Nova Scotia Power has its first competitor in the business of selling renewable electricity directly to consumers – at least on paper.
On Tuesday, the Nova Scotia Board of Public Utilities and Oversight granted the first retail supplier license to a numbered subsidiary of Roswall Development Inc.
Roswall President Dan Roscoe said that means Nova Scotians will now have a choice of who they buy their electricity from.
“History was made in Nova Scotia today,” he said.
The license is a major step in the company’s plans to develop a 33-megawatt wind farm on Crown land that was part of Bowater Mersey Holdings near Milton in Queens County.
The company predicts that starting in late 2023, sales will be to 15 industrial customers and about 800 residential customers.
“This is an important tool to accelerate our transition to a green economy. It will allow both individuals and businesses to meet their various carbon goals,” said Roscoe, a veteran wind power engineer and head of renewable energy at the Verschuren Center for Sustainability at the University of Cape Breton. in energy and the environment.
“Competitive rates” are promised
Both Roscoe and the board are confident that the license is just the first step.
The wind farm still has major hurdles to overcome, including passing an environmental assessment, developing interconnection arrangements with Nova Scotia Power and getting customers to actually sign up.
Tariffs are also in the pipeline.
They will include the rates the company has to pay Nova Scotia Power for use of its transmission lines.
“We will be able to provide competitive rates that will be stable over time,” Roscoe said.
Regulator’s sober assessment
In approving the license, NSUARB member Stephen McGrath wrote that while the company presented a “reasonable business model,” it was subject to many assumptions.
“It recognized that it would require significant investment in understanding this market, technical and financial applications, and optimizing various assets and resources on an ongoing basis,” he wrote.
“The company recognized that it would have to expand its team and seek strategic partnerships to make the proposed model a success.”
Roswall has applied for a Crown land lease for the wind farm and a building permit to the Queens area municipality.
Why the cabinet should approve the venture
Roswall Development is the first company to take advantage of the “renewable energy to retail” program created seven years ago by the Liberal government under Stephen McNeil.

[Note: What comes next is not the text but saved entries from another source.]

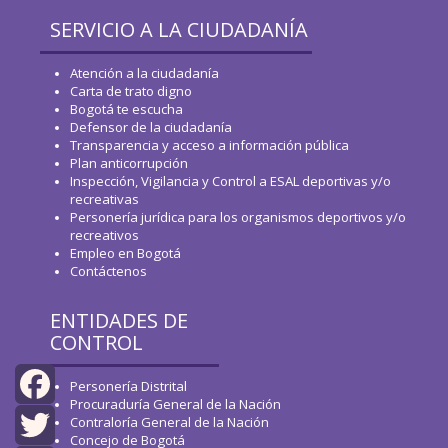
SERVICIO A LA CIUDADANÍA
Atención a la ciudadanía
Carta de trato digno
Bogotá te escucha
Defensor de la ciudadanía
Transparencia y acceso a información pública
Plan anticorrupción
Inspección, Vigilancia y Control a ESAL deportivas y/o
recreativas
Personería jurídica para los organismos deportivos y/o
recreativos
Empleo en Bogotá
Contáctenos
ENTIDADES DE
CONTROL
Personería Distrital
Procuraduría General de la Nación
Contraloría General de la Nación
Facebook
Concejo de Bogotá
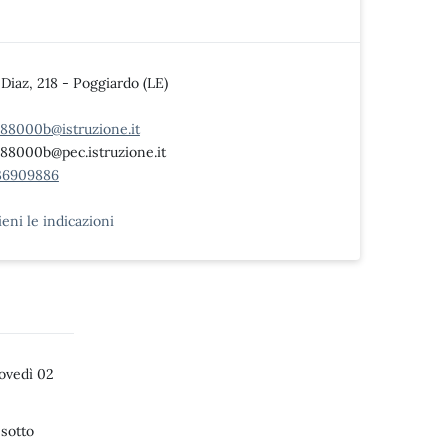
 Diaz, 218 - Poggiardo (LE)
c88000b@istruzione.it
c88000b@pec.istruzione.it
36909886
ieni le indicazioni
ovedì 02
 sotto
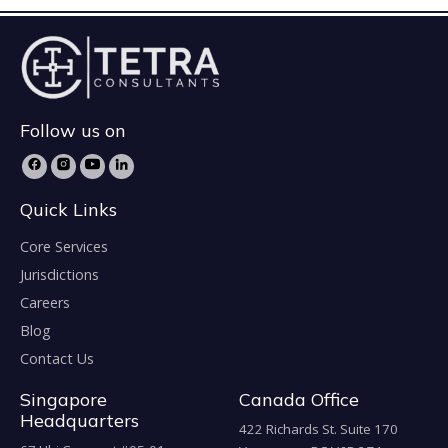
Follow us on
Quick Links
Core Services
Jurisdictions
Careers
Blog
Contact Us
Singapore
Canada Office
Headquarters
422 Richards St. Suite 170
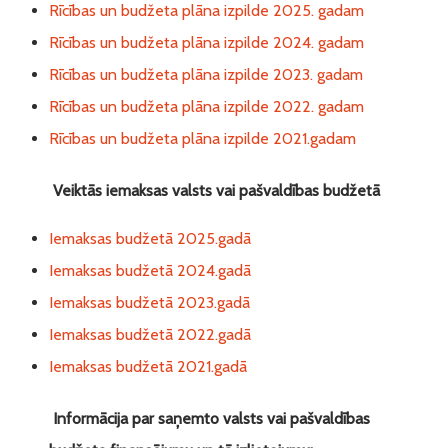
Rīcības un budžeta plāna izpilde 2025. gadam
Rīcības un budžeta plāna izpilde 2024. gadam
Rīcības un budžeta plāna izpilde 2023. gadam
Rīcības un budžeta plāna izpilde 2022. gadam
Rīcības un budžeta plāna izpilde 2021.gadam
Veiktās iemaksas valsts vai pašvaldības budžetā
Iemaksas budžetā 2025.gadā
Iemaksas budžetā 2024.gadā
Iemaksas budžetā 2023.gadā
Iemaksas budžetā 2022.gadā
Iemaksas budžetā 2021.gadā
Informācija par saņemto valsts vai pašvaldības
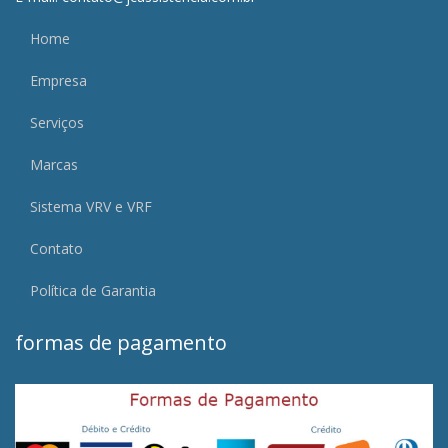
Home
Empresa
Serviços
Marcas
Sistema VRV e VRF
Contato
Política de Garantia
formas de pagamento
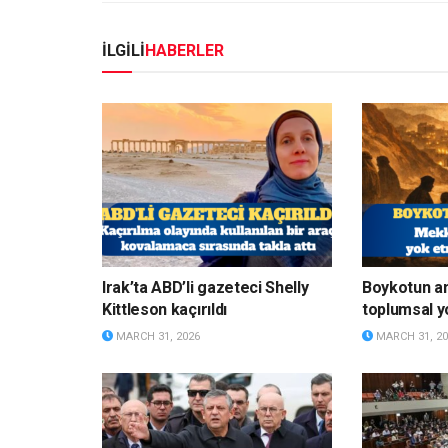
İLGİLİ
HABERLER
Irak’ta ABD’li gazeteci Shelly
Boykotun a
Kittleson kaçırıldı
toplumsal y
MARCH 31, 2026
MARCH 31, 20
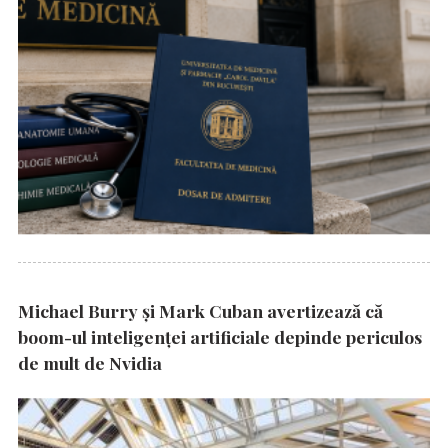
Michael Burry și Mark Cuban avertizează că
boom-ul inteligenței artificiale depinde periculos
de mult de Nvidia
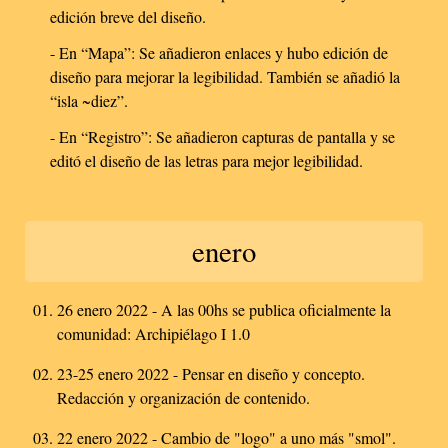
edición breve del diseño.
- En “Mapa”: Se añadieron enlaces y hubo edición de
diseño para mejorar la legibilidad. También se añadió la
“isla ~diez”.
- En “Registro”: Se añadieron capturas de pantalla y se
editó el diseño de las letras para mejor legibilidad.
enero
26 enero 2022 - A las 00hs se publica oficialmente la
comunidad: Archipiélago I 1.0
23-25 enero 2022 - Pensar en diseño y concepto.
Redacción y organización de contenido.
22 enero 2022 - Cambio de "logo" a uno más "smol".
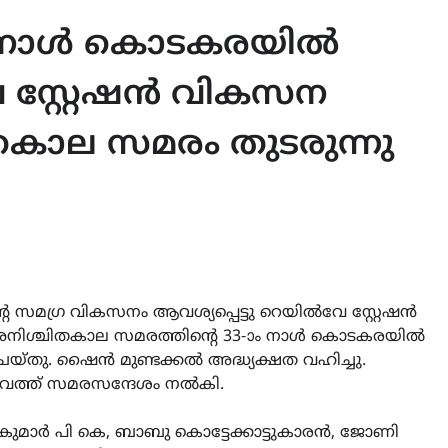
-ാം നാൾ കൊടകരയിൽ
 സ്റ്റേഷൻ വികസന
കാല സമരം തുടരുന്നു
്റെ സമഗ്ര വികസനം ആവശ്യപ്പെട്ടു റെയിൽവേ സ്റ്റേഷൻ
അനിശ്ചിതകാല സമരത്തിന്റെ 33-ാം നാൾ കൊടകരയിൽ
 ചെയ്തു. ഷൈൻ മുണ്ടക്കൽ അദ്ധ്യക്ഷത വഹിച്ചു.
ുവത്ത് സമരസന്ദേശം നൽകി.
ുമാർ പി കെ, ബാബു കൊട്ടേക്കാട്ടുകാരൻ, ജോണി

One of Roswall’s executives and chairman of the board is Michelle Samson, a former energy secretary in the McNeill government.
Although the Liberals set the stage through the Electricity Act, regulations and other steps, the government has not indicated when sales might begin.
As a result, the license issued by the board will include a condition that no sales can take place before the provincial cabinet sets a date.
The licence is held by 4363174 Nova Scotia Limited, which was incorporated on October 4, 2021.
As part of the application, the company had to present a cheque for $7,500 and a letter of credit for $200,000.
The directors also passed a credit and criminal record check, which turned out to be satisfactory.
Who is associated with the company?
Roswall told regulators that its leadership and management have been “at the forefront of renewable energy development in Nova Scotia for the past 15 years.”
In addition to Samson, the numbered company’s board includes:
- Barbara Pike, a member of the Marine Oil Council of Canada and Nova Scotia and former CEO of the Marine Energy Association.
- David Howell, president of Valley Homes and chief financial officer of Brison Developments Ltd.
Roswall board members include:
- Edgar Samson of Premium Seafoods.
- Utility veteran Ray Robinson, formerly of Emera.